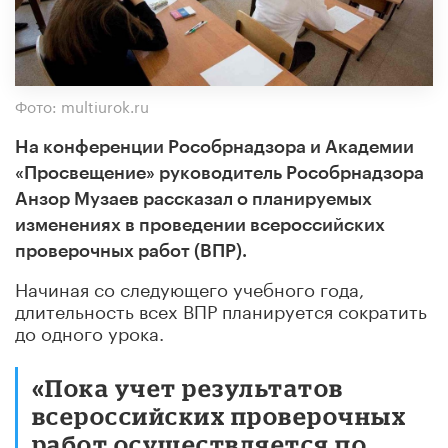
Фото: multiurok.ru
На конференции Рособрнадзора и Академии
«Просвещение» руководитель Рособрнадзора
Анзор Музаев рассказал о планируемых
изменениях в проведении всероссийских
проверочных работ (ВПР).
Начиная со следующего учебного года,
длительность всех ВПР планируется сократить
до одного урока.
«Пока учет результатов
всероссийских проверочных
работ осуществляется по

**PROBLEM DESCRIPTION**
From the opening line of the entries, copy each line exactly until the line with "длительность всех ВПР планируется сократить", which is copied as well; leave out pictures.

**OUTPUT BELOW**
Фото: multiurok.ru
На конференции Рособрнадзора и Академии
«Просвещение» руководитель Рособрнадзора
Анзор Музаев рассказал о планируемых
изменениях в проведении всероссийских
проверочных работ (ВПР).
Начиная со следующего учебного года,
длительность всех ВПР планируется сократить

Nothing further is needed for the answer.